How I Jumped Off the Corona Arch and Survived Fear

The Corona Eleven


On Friday, May 18th, just after sunrise, I stood at the edge of a 150 foot tall natural rock arch in the Moab desert looking over the side, ready to jump. There were an infinite number of reasons why this was a bad idea.

Just how did I get here?

A person stands on the jump spot atop the arch

In February, a viral video of the insane jump off Corona Arch was making the rounds. It had accumulated more than 10 million views. So that same month, when Francisco Dao, organizer of the 50 Kings conference asked me if I would do the jump. I didn’t hesitate at all. It looked exciting and fun.

Fast forward to last Friday, I hesitated the morning of the jump trying to pick out what I would wear. I unknowingly brought a FAIL Blog t-shirt. If I wore it, would I be tempting fate? Would it be funny? Would it scare everyone else doing the jump? What if I really did die wearing our own branded shirt?

Friday morning at 5:45 am, the guide showed up to pick up 12 brave souls at our lodge in Moab, Utah. Out of 27 conference attendees, 12 signed up. But there were only 11 waiting in the dark before sunrise. Just one person, Paul Carr of PandoDaily, was missing. He had talked himself out of it after listening to the guide at the rappelling excursion the previous day with Sarah Lacy, his boss.

“Our guide said it was crazy,” Sarah told me, looking directly into my eyes like a negotiator trying to convince a jumper off the Golden Gate bridge. “You can’t use the rope more then four times because of the force. Do you know how few people have done this? You guys are nuts.

"He said people have died doing this.”

It turned out Sarah was correct. The person who invented the jump had died doing it – albeit at a different arch. Sure, but people also die from vending machines that fall on them.

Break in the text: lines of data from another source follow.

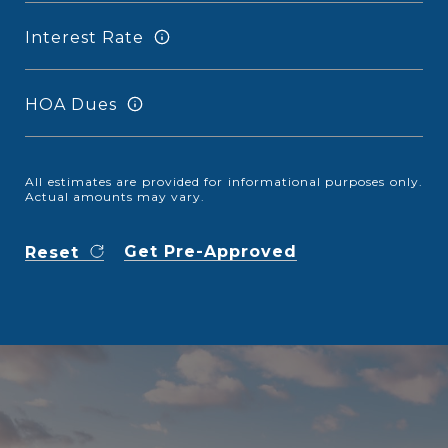
Interest Rate
HOA Dues
All estimates are provided for informational purposes only.
Actual amounts may vary.
Get Pre-Approved
Reset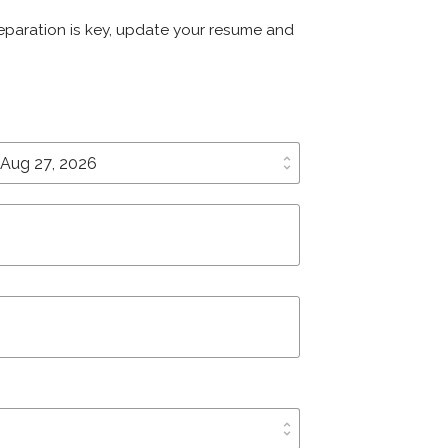
Preparation is key, update your resume and
unfold_more
unfold_more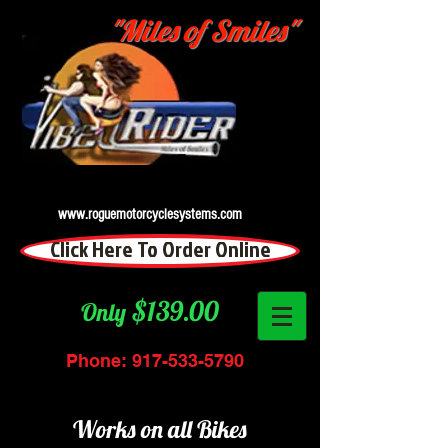
"Miles of Smiles"
www.roguemotorcyclesystems.com
Click Here To Order Online
$139.00
Only
Phone:
917-533-5790
Works on all Bikes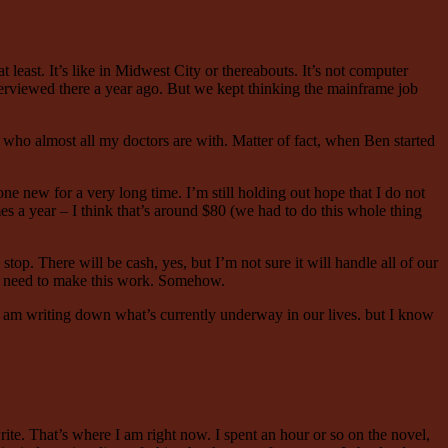
east. It’s like in Midwest City or thereabouts. It’s not computer
terviewed there a year ago. But we kept thinking the mainframe job
s who almost all my doctors are with. Matter of fact, when Ben started
one new for a very long time. I’m still holding out hope that I do not
mes a year – I think that’s around $80 (we had to do this whole thing
top. There will be cash, yes, but I’m not sure it will handle all of our
 We need to make this work. Somehow.
 I am writing down what’s currently underway in our lives. but I know
ite. That’s where I am right now. I spent an hour or so on the novel,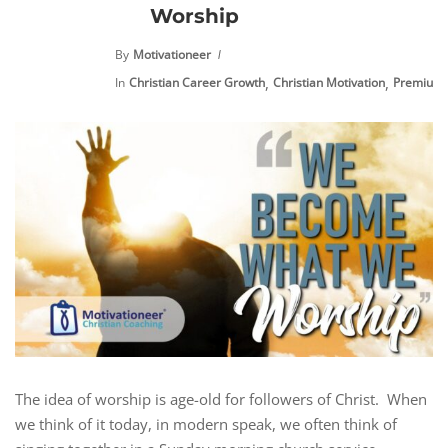
Worship
By
Motivationeer
,
,
In
Christian Career Growth
Christian Motivation
Premium 
The idea of worship is age-old for followers of Christ. When
we think of it today, in modern speak, we often think of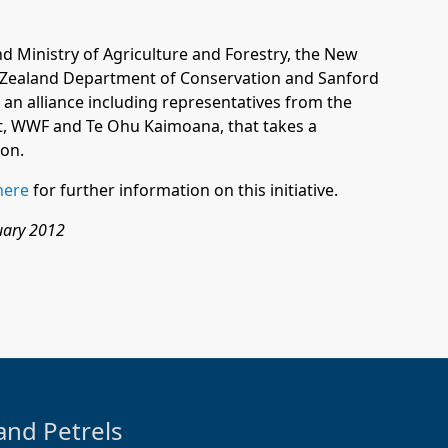
and
Ministry of Agriculture and Forestry
, the
New
 Zealand
Department of Conservation
and
Sanford
 an alliance including representatives from the
, WWF and Te Ohu Kaimoana, that takes a
ion.
here
for further information on this initiative.
ruary 2012
and Petrels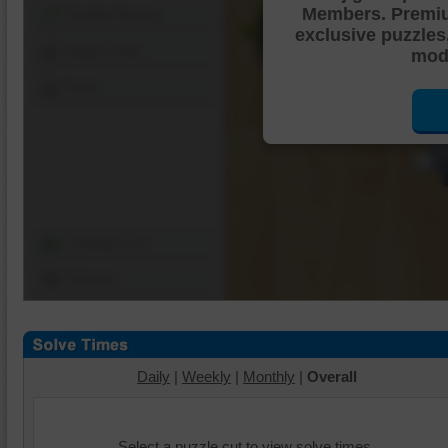
Members. Premi
Shuffle Pieces
exclusive puzzles
Edges Only
mode
Save
Change Cut
Options
Daily
|
Weekly
|
Monthly
|
Overall
Select a puzzle cut to view solve times.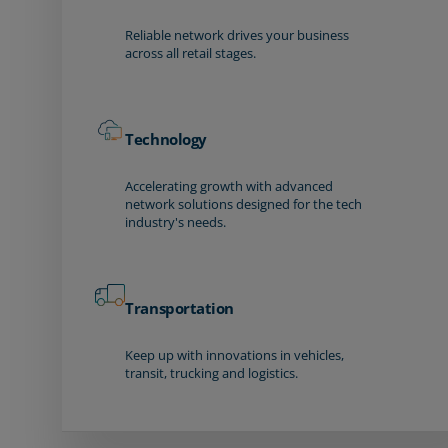
Reliable network drives your business
across all retail stages.
Technology
Accelerating growth with advanced
network solutions designed for the tech
industry's needs.
Transportation
Keep up with innovations in vehicles,
transit, trucking and logistics.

“Sarah, it’ll be totally fine,” I said. “No one is going to die.”


The eleven maybe-jumpers started the mile-long hike to the arch with helmets, water and gear in tow. We arrived at Corona Arch just before the sun cleared the tops of the nearby cliffs.

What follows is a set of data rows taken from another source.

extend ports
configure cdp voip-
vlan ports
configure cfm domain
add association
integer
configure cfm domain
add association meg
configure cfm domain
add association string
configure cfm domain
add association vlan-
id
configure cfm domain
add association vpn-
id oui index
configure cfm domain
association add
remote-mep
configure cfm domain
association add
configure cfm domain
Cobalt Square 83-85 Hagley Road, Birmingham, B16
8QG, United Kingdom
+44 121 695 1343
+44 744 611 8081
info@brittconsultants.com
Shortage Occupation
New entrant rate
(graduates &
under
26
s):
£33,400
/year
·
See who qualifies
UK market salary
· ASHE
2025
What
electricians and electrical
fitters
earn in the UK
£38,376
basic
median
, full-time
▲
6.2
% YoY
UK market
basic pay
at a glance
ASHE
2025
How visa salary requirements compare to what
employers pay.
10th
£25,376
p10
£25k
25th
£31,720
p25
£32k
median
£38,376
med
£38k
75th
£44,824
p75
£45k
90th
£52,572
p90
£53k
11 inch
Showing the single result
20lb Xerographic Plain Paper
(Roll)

The arch was beautiful. Standing atop a 300 foot cliff, it’s huge mass dominated the stark, dusty landscape like some colossus warning mortals not to go beyond its tall gates. Its southern arm towered out of the ground like a solar flare. It’s powerful trunk arced northward over the sky and touched the top of another cliff. From under the arch, its cracks looked like bolts of lightening. From the top of the arch, it was a total of 450 feet to the canyon floor.

The Corona Arch

The plan was that I would jump from the north west side of the arch. I would free fall down the side of it for a bit, letting gravity speed me mercilessly towards terminal velocity. Then the green and purple climbing ropes anchored to 5 bolts atop the arch, would kick in, accelerating me even faster laterally through the arch in excess of 60 mph. At this point the 120 foot rope that was anchored to my waist would stretch an additional 10 feet, with my hiking shoes skimming 17 feet off the solid rock floor.

Once I swung through to the other side, the momentum would extend me over the canyon, all 450 feet of it, achieving zero gravity for a moment. There, I should be almost parallel to the original jump spot. I would then swing back and forth like a pendulum for several minutes before being lowered to the ground.

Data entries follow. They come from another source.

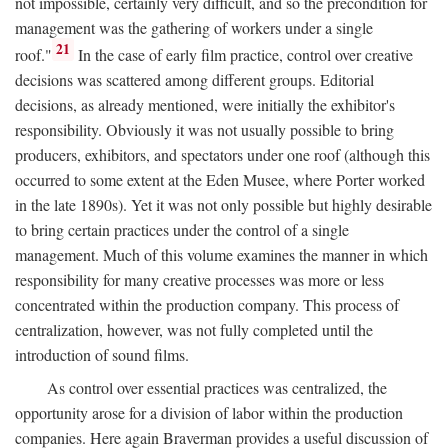
not impossible, certainly very difficult, and so the precondition for
management was the gathering of workers under a single
21
roof."
In the case of early film practice, control over creative
decisions was scattered among different groups. Editorial
decisions, as already mentioned, were initially the exhibitor's
responsibility. Obviously it was not usually possible to bring
producers, exhibitors, and spectators under one roof (although this
occurred to some extent at the Eden Musee, where Porter worked
in the late 1890s). Yet it was not only possible but highly desirable
to bring certain practices under the control of a single
management. Much of this volume examines the manner in which
responsibility for many creative processes was more or less
concentrated within the production company. This process of
centralization, however, was not fully completed until the
introduction of sound films.
As control over essential practices was centralized, the
opportunity arose for a division of labor within the production
companies. Here again Braverman provides a useful discussion of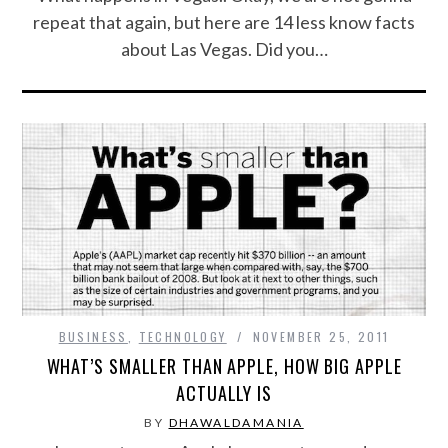
repeat that again, but here are 14 less know facts
about Las Vegas. Did you…
BUSINESS
,
TECHNOLOGY
NOVEMBER 25, 2011
WHAT’S SMALLER THAN APPLE, HOW BIG APPLE
ACTUALLY IS
BY
DHAWALDAMANIA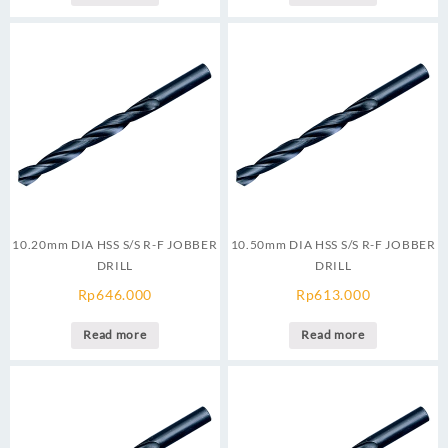
10.20mm DIA HSS S/S R-F JOBBER
10.50mm DIA HSS S/S R-F JOBBER
DRILL
DRILL
Rp
646.000
Rp
613.000
Read more
Read more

Our guides asked us if any of us were “top heavy”. None of us knew the answer. They said we needed to wear a different type of harness for those people who were likely to go upside-down.

We shrugged.

“Matt, how many times have you done this?” Someone in our group asked our guide.

“A few.” Came back the reply, with a smile.

“Can you clarify exactly how many jumps you mean by ‘a few’?” Someone shot back.

“A few.” Matt answered again.

The smile was a little bit more serious this time. (We later found out that he had likely jumped twice.)

Then my friend Gerry Campbell pointed at the rope hanging off the arch.

“Matt, isn’t that rock edge rubbing against the rope?” He asked.

The redundant ropes were bolted to the top of the arch and threaded through a garden hose where the ropes rubbed against the rock at the top to delay the affects of abrasion. But under the arch, where the rock angles back 90 degrees against the ropes, there was no hose. As the ropes swung back under the arch, the edge would rub against the ropes. It was an astute observation by Gerry.

Matt assured us that it was fine. The abrasion wasn’t significant.

There was a long, uncomfortable silence. I figure I would break the tension.

“Hey everyone,” I addressed the group as I pulled out the camera. “it’s time for your last will and testaments.”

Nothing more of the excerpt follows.